Il concetto d’avventura in campeggio
I viaggi sono concepiti in modo che gli ospiti si divertano partecipando alle attività di campo: il coinvolgimento è parte integrante di un viaggio piacevole, senza dimenticare il giusto tempo per il relax e il riposo. Gli ospiti sono invitati a partecipare ad alcune attività, per esempio aiutando la guida a montare e smontare le tende dell’accampamento.
I gruppi sono di solito formati da un massimo di 16 partecipanti di varie nazionalita’, dai 25 anni in su senza limiti d’età: sono i benvenuti tutti i viaggiatori con spirito giovane, buona adattabilità e buona salute generale.

CIBO E BEVANDE
Tutti i pasti sono preparati dalla guida e dall’assistente/cuoco facendo particolare attenzione a preparare pietanze gustose e genuine. La mattina viene servita una colazione a base di cereali, pane, marmellata, thè, caffè e latte. Il pranzo consiste solitamente in un “picnic freddo”, mentre il pasto principale sarà quello serale. La presenza di congelatori in ogni veicolo permetterà comunque una certa indipendenza. Le bevande e l’acqua minerale non sono incluse nei tours ma potranno essere acquistate, a prezzi ragionevoli, nei negozi di bevande o nei supermercati e potranno essere conservate nel cooler box. In campeggio sono disponibili thè e caffè.
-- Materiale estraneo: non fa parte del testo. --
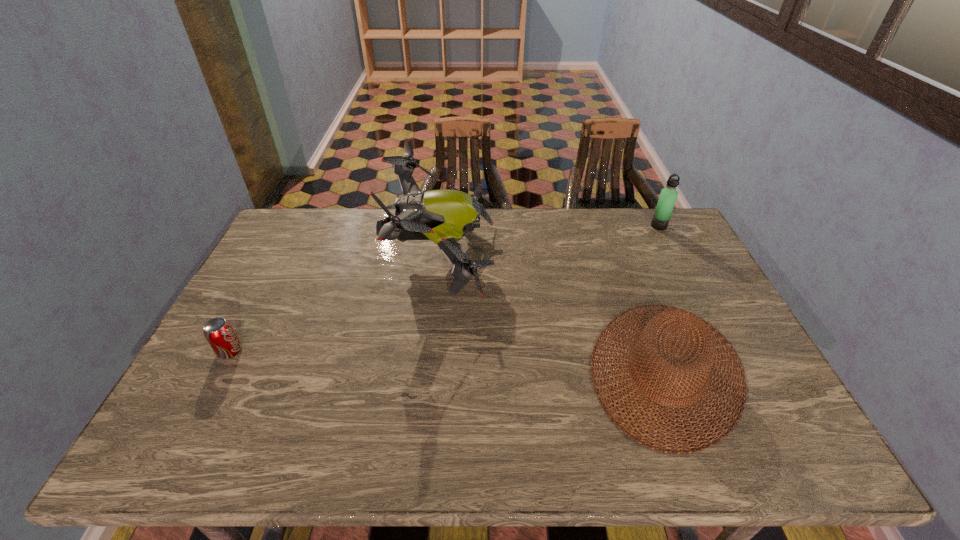 You are a GUI agent. You are given a task and a screenshot of the screen. Output one action in this format:
    pyautogui.click(x=<x>, y=<y>)
    Task: Click on the vacant position at the left edge of the desktop
    The image size is (960, 540).
    Given the screenshot: What is the action you would take?
    pyautogui.click(x=272, y=248)

Locate an element on the screen. free location at the right edge is located at coordinates (677, 274).

The height and width of the screenshot is (540, 960). I want to click on free point at the far left corner, so click(x=331, y=210).

The width and height of the screenshot is (960, 540). In order to click on free region at the far right corner of the desktop in this screenshot , I will do `click(647, 241)`.

Locate an element on the screen. unoccupied area between the thermos bottle and the soda can is located at coordinates (444, 289).

Image resolution: width=960 pixels, height=540 pixels. In order to click on unoccupied position between the drone and the soda can in this screenshot , I will do `click(336, 304)`.

This screenshot has height=540, width=960. In order to click on free space between the leftmost object and the third object from right to left in this screenshot , I will do `click(336, 304)`.

Locate an element on the screen. The width and height of the screenshot is (960, 540). vacant space in between the thermos bottle and the second shortest object is located at coordinates (662, 298).

At what (x,y) coordinates should I click in order to perform the action: click on vacant space that is in between the tallest object and the shortest object. Please return your answer as a coordinate pair (x, y). Image resolution: width=960 pixels, height=540 pixels. Looking at the image, I should click on (336, 304).

Locate an element on the screen. This screenshot has height=540, width=960. empty space that is in between the third tallest object and the third object from right to left is located at coordinates (554, 313). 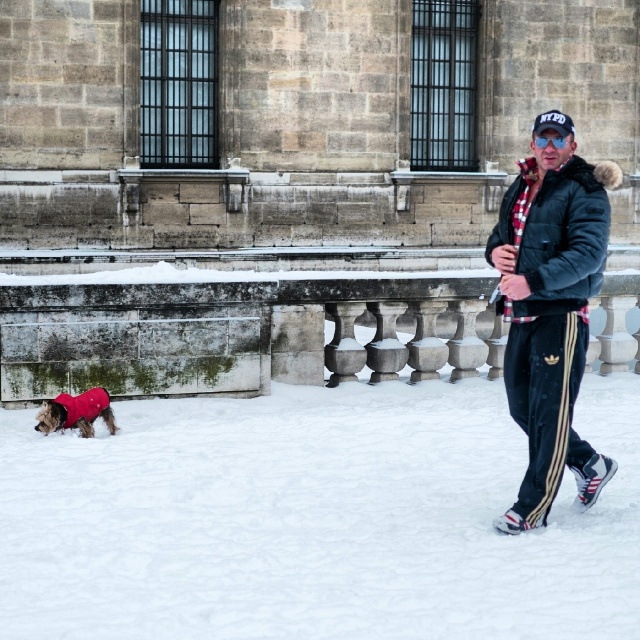 You are standing in front of the stone building and want to walk from point A to point B. Point A is located at coordinates point [604,497] and point B is at point [518,417]. Which point is closer to you when you start walking?

Point A at point [604,497] is closer to you because it is further to the viewer than point B at point [518,417].

You are standing in the snowy outdoor scene and want to locate the plaid woolen jacket at center. According to the coordinates provided, where exactly would you find it?

The plaid woolen jacket at center is located at point (x=564, y=237).

You are a photographer trying to capture the man and his dog in front of the stone building. You notice the plaid woolen jacket at center and the red fleece coat at lower left. Which clothing item is closer to the camera?

The plaid woolen jacket at center is closer to the camera because it is in front of the red fleece coat at lower left. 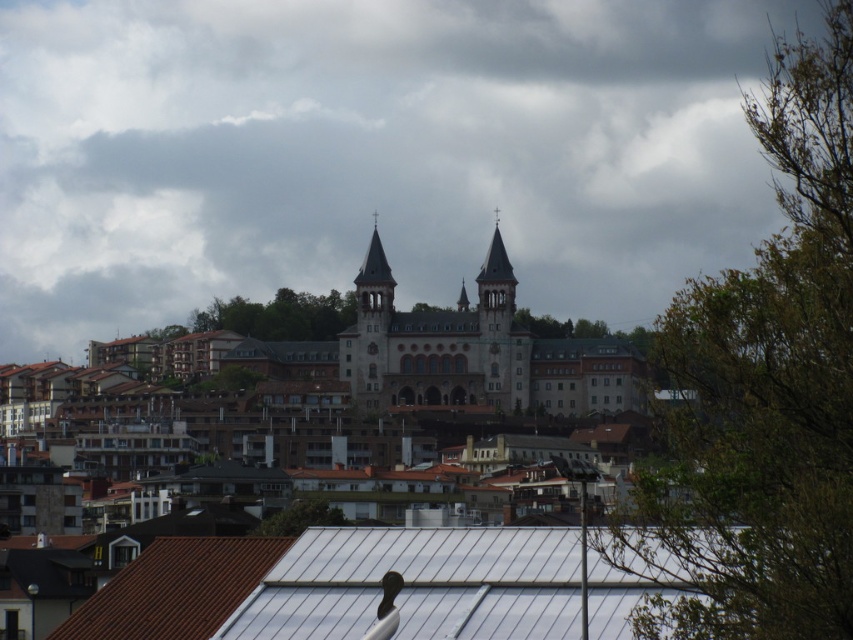 You are standing in the town square and want to take a photo that includes both the dark gray stone church at center and the smooth stone spire at center. Given that your camera can focus on objects within a 100 feet range, will both structures be in focus?

The dark gray stone church at center is 89.32 feet away from the smooth stone spire at center. Since both are within the 100 feet range of your camera, they will both be in focus.

Consider the image. You are an architect analyzing the town layout. You need to determine if the dark gray stone church at center can fit within the width of the smooth stone spire at center. Based on the scene, what is your conclusion?

The dark gray stone church at center is wider than the smooth stone spire at center, so it cannot fit within the spire.

You are standing in the town square and see two points marked on the ground. The first point is at coordinates point [386,262] and the second is at point [461,310]. Which point is closer to you?

Point [386,262] is in front of point [461,310], so it is closer to you. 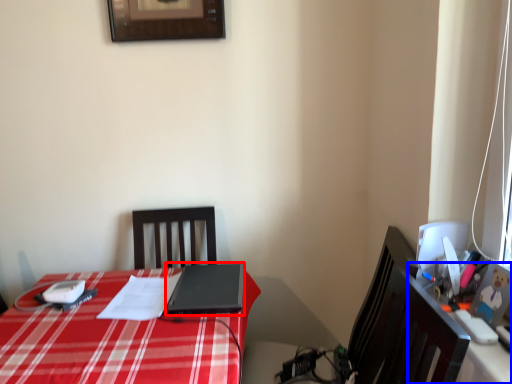 Question: Which of the following is the closest to the observer, laptop (highlighted by a red box) or computer desk (highlighted by a blue box)?

Choices:
 (A) laptop
 (B) computer desk

Answer: (B) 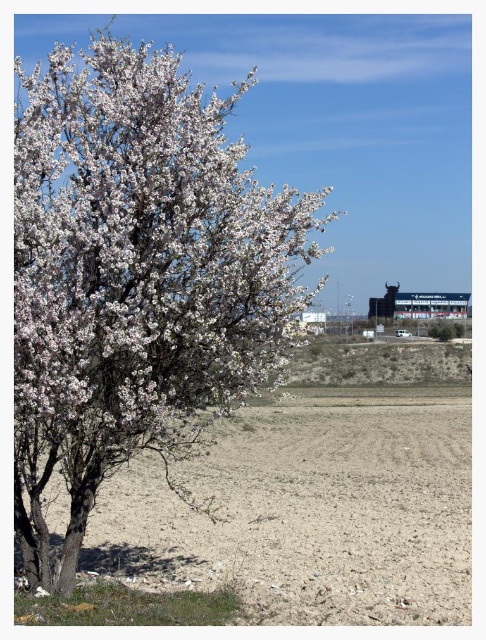 Question: Can you confirm if white matte tree at left is positioned below dull brown soil at lower left?

Choices:
 (A) yes
 (B) no

Answer: (B)

Question: Which object is closer to the camera taking this photo?

Choices:
 (A) white matte tree at left
 (B) dull brown soil at lower left

Answer: (A)

Question: Can you confirm if white matte tree at left is smaller than dull brown soil at lower left?

Choices:
 (A) yes
 (B) no

Answer: (B)

Question: Which object appears closest to the camera in this image?

Choices:
 (A) white matte tree at left
 (B) dull brown soil at lower left

Answer: (A)

Question: In this image, where is white matte tree at left located relative to dull brown soil at lower left?

Choices:
 (A) above
 (B) below

Answer: (A)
LE ESCURSIONI NEI PARCHI DEL BOTSWANA
Veicoli 4x4 aperti ai lati (10 posti) sono usati per tutte le escursioni nei Parchi Nazionali del Botswana. Il costo di entrata nei parchi del Botswana è incluso nel costo del tour, e guide locali abilitate accompagneranno il gruppo nelle escursioni.

CONDIZIONI AFRICANE
Vi preghiamo di ricordare che gli itinerari dipendono dalle condizioni sul posto. Viaggiare in Africa può comportare i suoi imprevisti ed i partecipanti devono avere il gusto dell’avventura. Viaggiando in zone remote si potrebbero incontrare problemi: tipo strade in brutte condizioni, tempo sfavorevole, guasti meccanici o incidenti, i quali potrebbero ritardare e cambiare lo svolgimento del safari. Anche questo fa parte dell’avventura del viaggio in Africa! Pertanto si richiede ai partecipanti un certo spirito di adattamento adeguato a questo genere di viaggi:in tenda e in Africa.

VEICOLI
Veicoli di tipo Mercedes Benz e Toyota adattati alle condizioni africane.
Minibus Toyota sono disponibili per gruppi di non piu` di 4 persone.

ATTREZZATURA DA CAMPEGGIO
L'organizzazione fornisce tende spaziose e confortevoli per due persone (2.4m x 2.4m x 1.9m). Ogni tenda è a prova d’insetto, costruita con uno spesso strato per l’isolamento dal suolo e due grandi finestre con zanzariera per l’areazione. Per ogni passeggero sarà provvisto un materasso di spugna spesso 6cm ed una comoda sedia da safari pieghevole. Un set di attrezzatura per l’accampamento e per la cucina, dei contenitori per l’acqua, un kit del pronto-soccorso, alcuni libri sugli animali della zona ed un set di parti meccaniche di scorta, saranno in ciascun veicolo. I clienti sono pregati di portare il proprio piccolo cuscino ed un sacco a pelo ( anche se i sacchi a pelo possono essere noleggiati).

LE GUIDE E GLI ASSISTENTI
Due membri dell’equipaggio: una guida e un assistente/cuoco vi accompagneranno durante ogni viaggio e si occuperanno di tutti i pasti. I nostri tour leaders (guide) sono scelti per la loro profonda conoscenza del bush africano, e si dedicheranno a rendere piacevole la vostra esperienza di viaggio. Informazioni dettagliate sulla storia del posto, sulla fauna e sulla flora locali vi saranno fornite durante il safari. Un assistente di campo/cuoco locale aiuterà con i compiti giornalieri del campo.
Tutti i safari sono condotti in inglese.

INFORMAZIONI GENERALI

INFORMAZIONI sul SAFARI:
Un elenco di informazioni generali con dettagli sul clima, abbigliamento consigliato, visti,ecc. sarà fornito ai partecipanti dall’agente di viaggio dopo la conferma della prenotazione. È assolutamente necessario che ogni partecipante riceva una copia del dossier prima di partire.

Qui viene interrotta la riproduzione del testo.